En un mot, elle jugeait que l’heure était venue de vaincre ou de mourir.

Une fois cette armée réunie et organisée, elle en prendrait le commandement elle-même et marcherait droit sur Paris.

Telle était la première action du plan.

La deuxième consistait à tenter dans l’intérieur même de Paris un coup de main qui devait coïncider avec l’apparition de Jeanne d’Albret sur les hauteurs de Montmartre par où elle comptait attaquer.

Ce coup de main, c’était l’enlèvement du roi Charles IX que l’on eût transporté au camp des réformés.

Coligny, Condé, Henri de Béarn devaient prendre les devants, s’installer dans Paris et y préparer l’enlèvement.
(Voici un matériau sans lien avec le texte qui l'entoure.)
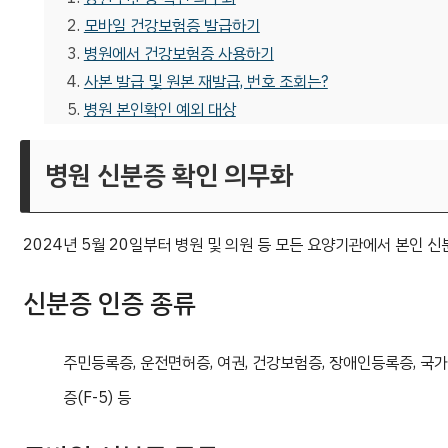
모바일 건강보험증 발급하기
병원에서 건강보험증 사용하기
사본 발급 및 원본 재발급, 번호 조회는?
병원 본인확인 예외 대상
병원 신분증 확인 의무화
2024년 5월 20일부터 병원 및 의원 등 모든 요양기관에서 본인 
신분증 인증 종류
주민등록증, 운전면허증, 여권, 건강보험증, 장애인등록증, 국
증(F-5) 등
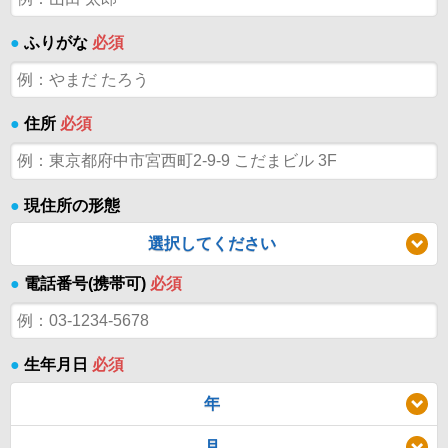
●
ふりがな
必須
●
住所
必須
●
現住所の形態
選択してください
●
電話番号(携帯可)
必須
●
生年月日
必須
年
月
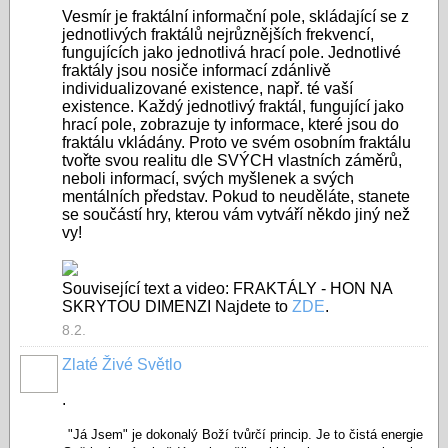
Vesmír je fraktální informační pole, skládající se z
jednotlivých fraktálů nejrůznějších frekvencí,
fungujících jako jednotlivá hrací pole. Jednotlivé
fraktály jsou nosiče informací zdánlivě
individualizované existence, např. té vaší
existence. Každý jednotlivý fraktál, fungující jako
hrací pole, zobrazuje ty informace, které jsou do
fraktálu vkládány. Proto ve svém osobním fraktálu
tvořte svou realitu dle SVÝCH vlastních záměrů,
neboli informací, svých myšlenek a svých
mentálních představ. Pokud to neuděláte, stanete
se součástí hry, kterou vám vytváří někdo jiný než
vy!
Související text a video: FRAKTÁLY - HON NA
SKRYTOU DIMENZI Najdete to
ZDE
.
8.2.
Zlaté Živé Světlo
.
"Já Jsem" je dokonalý Boží tvůrčí princip. Je to čistá energie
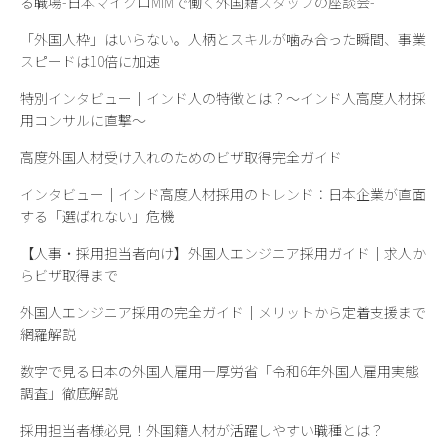
る職場-日本マイクロMIMで働く外国籍スタッフの座談会-
「外国人枠」はいらない。人柄とスキルが噛み合った瞬間、事業
スピードは10倍に加速
特別インタビュー｜インド人の特徴とは？～インド人高度人材採
用コンサルに直撃〜
高度外国人材受け入れのためのビザ取得完全ガイド
インタビュー｜インド高度人材採用のトレンド：日本企業が直面
する「選ばれない」危機
【人事・採用担当者向け】外国人エンジニア採用ガイド｜求人か
らビザ取得まで
外国人エンジニア採用の完全ガイド｜メリットから定着支援まで
網羅解説
数字で見る日本の外国人雇用―厚労省「令和6年外国人雇用実態
調査」徹底解説
採用担当者様必見！外国籍人材が活躍しやすい職種とは？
Trois ou quatre cents protestants devaient, par petites troupes ou même isolément, entrer dans la capitale de Charles IX et occuper peu à peu tout le côté de la ville situé entre le Louvre et les fossés Montmartre.
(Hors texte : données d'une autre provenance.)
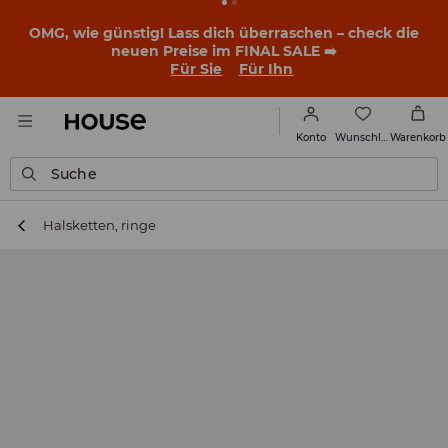
BACK TO SCHOOL
📒
Die besten Geschichten beginnen
noch vor dem ersten Klingeln. Starte mit einem neuen
Outfit ins Schuljahr!
Für Sie
Für Ihn
Wunschliste
Konto
Warenkorb
Suche
Halsketten, ringe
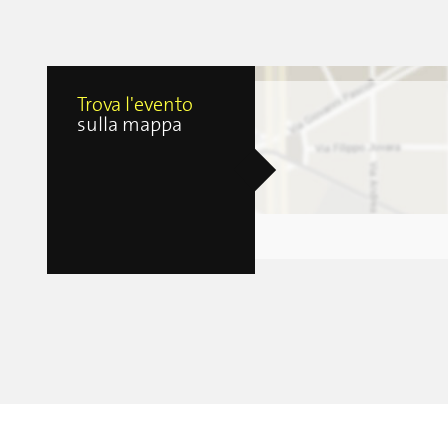
Trova l'evento
sulla mappa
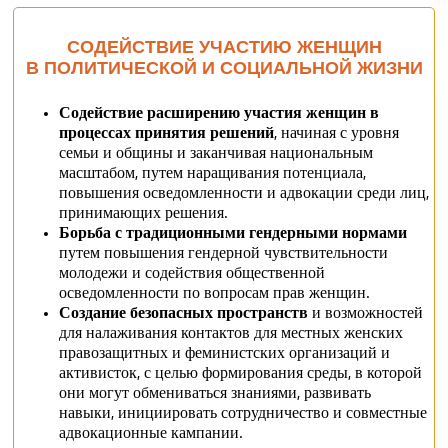
СОДЕЙСТВИЕ УЧАСТИЮ ЖЕНЩИН
В ПОЛИТИЧЕСКОЙ И СОЦИАЛЬНОЙ ЖИЗНИ
Содействие расширению участия женщин в
процессах принятия решений
, начиная с уровня
семьи и общины и заканчивая национальным
масштабом, путем наращивания потенциала,
повышения осведомленности и адвокации среди лиц,
принимающих решения.
Борьба с традиционными гендерными нормами
путем повышения гендерной чувствительности
молодежи и содействия общественной
осведомленности по вопросам прав женщин.
Создание безопасных пространств
и возможностей
для налаживания контактов для местных женских
правозащитных и феминистских организаций и
активисток, с целью формирования среды, в которой
они могут обмениваться знаниями, развивать
навыки, инициировать сотрудничество и совместные
адвокационные кампании.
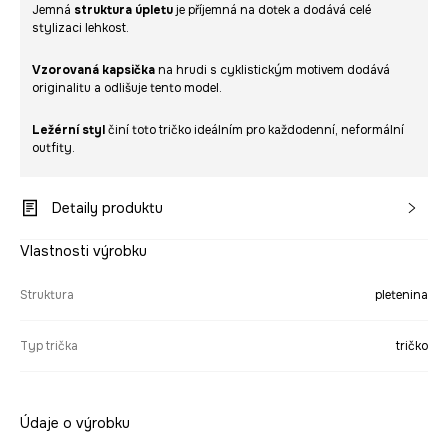
Jemná
struktura úpletu
je příjemná na dotek a dodává celé
stylizaci lehkost.
Vzorovaná kapsička
na hrudi s cyklistickým motivem dodává
originalitu a odlišuje tento model.
Ležérní styl
činí toto tričko ideálním pro každodenní, neformální
outfity.
Detaily produktu
Vlastnosti výrobku
Struktura
pletenina
Typ trička
tričko
Údaje o výrobku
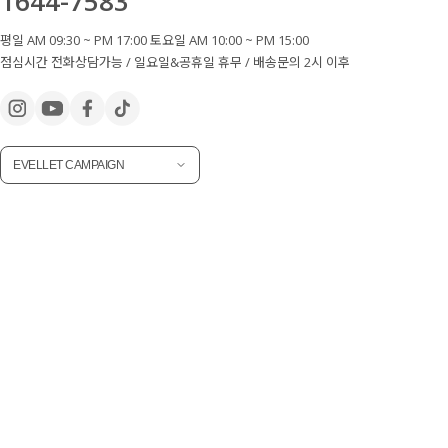
1644-7583
평일 AM 09:30 ~ PM 17:00 토요일 AM 10:00 ~ PM 15:00
점심시간 전화상담가능 / 일요일&공휴일 휴무 / 배송문의 2시 이후
EVELLET CAMPAIGN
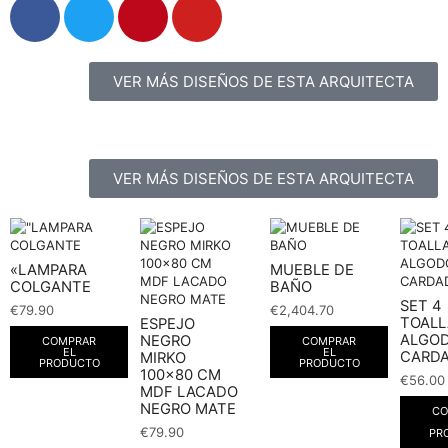
VER MÁS DISEÑOS DE ESTA ARQUITECTA
VER MÁS DISEÑOS DE ESTA ARQUITECTA
«LAMPARA
MUEBLE DE
COLGANTE
BAÑO
SET 4
€
79.90
€
2,404.70
TOALL
ESPEJO
ALGO
NEGRO
COMPRAR
COMPRAR
EL
EL
CARD
MIRKO
PRODUCTO
PRODUCTO
100×80 CM
€
56.00
MDF LACADO
NEGRO MATE
CO
€
79.90
PR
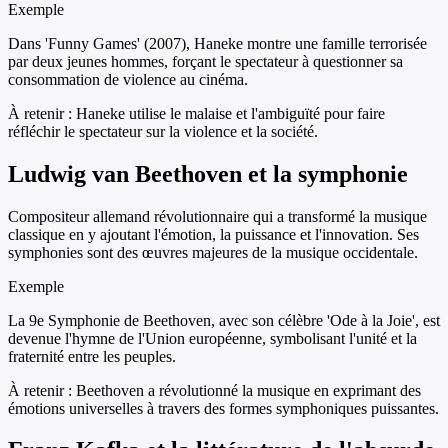
Exemple
Dans 'Funny Games' (2007), Haneke montre une famille terrorisée
par deux jeunes hommes, forçant le spectateur à questionner sa
consommation de violence au cinéma.
À retenir :
Haneke utilise le malaise et l'ambiguïté pour faire
réfléchir le spectateur sur la violence et la société.
Ludwig van Beethoven et la symphonie
Compositeur allemand révolutionnaire qui a transformé la musique
classique en y ajoutant l'émotion, la puissance et l'innovation. Ses
symphonies sont des œuvres majeures de la musique occidentale.
Exemple
La 9e Symphonie de Beethoven, avec son célèbre 'Ode à la Joie', est
devenue l'hymne de l'Union européenne, symbolisant l'unité et la
fraternité entre les peuples.
À retenir :
Beethoven a révolutionné la musique en exprimant des
émotions universelles à travers des formes symphoniques puissantes.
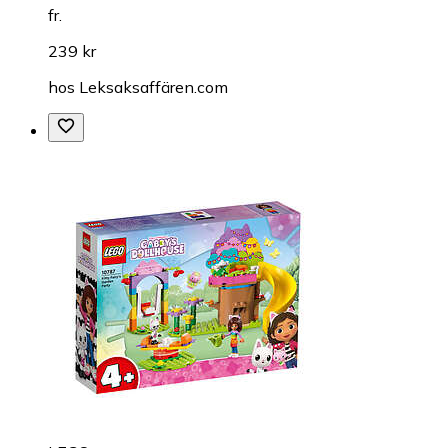
fr.
239 kr
hos
Leksaksaffären.com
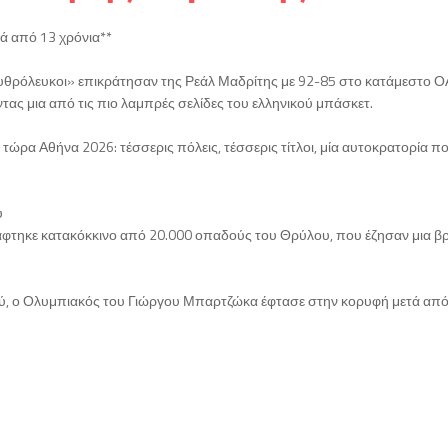
τά από 13 χρόνια**
ρυθρόλευκοι» επικράτησαν της Ρεάλ Μαδρίτης με 92-85 στο κατάμεστο Ο
ντας μια από τις πιο λαμπρές σελίδες του ελληνικού μπάσκετ.
ώρα Αθήνα 2026: τέσσερις πόλεις, τέσσερις τίτλοι, μία αυτοκρατορία π
υ
βάφτηκε κατακόκκινο από 20.000 οπαδούς του Θρύλου, που έζησαν μια β
κού, ο Ολυμπιακός του Γιώργου Μπαρτζώκα έφτασε στην κορυφή μετά απ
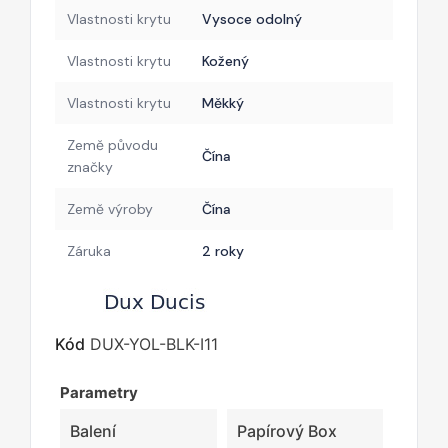
Vlastnosti krytu
Vysoce odolný
Vlastnosti krytu
Kožený
Vlastnosti krytu
Měkký
Země původu
Čína
značky
Země výroby
Čína
Záruka
2 roky
Kód
DUX-YOL-BLK-I11
Parametry
Balení
Papírový Box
Telle était la deuxième action du plan.

La résultante de ces deux combinaisons, la voici :

Jeanne d’Albret apparaissait sous les murs de Paris avec une armée forte d’environ quinze mille fantassins, deux mille cavaliers, vingt canons. À un signal donné par elle du haut de Montmartre, Henri de Béarn, suivi de Condé et de Coligny, montait à cheval ; les quatre cents huguenots arrivés se formaient autour de lui ; cette troupe traversait la ville assiégée et marchait sur la porte Montmartre en criant aux Parisiens que le roi Charles IX se trouvait dans le camp huguenot.

Au même instant, la porte Montmartre eût été attaquée du dehors.

Jeanne d’Albret comptait ainsi entrer dans Paris presque sans coup férir, se réunir à son fils, marcher sur le Louvre, et là imposer ses conditions à Catherine de Médicis.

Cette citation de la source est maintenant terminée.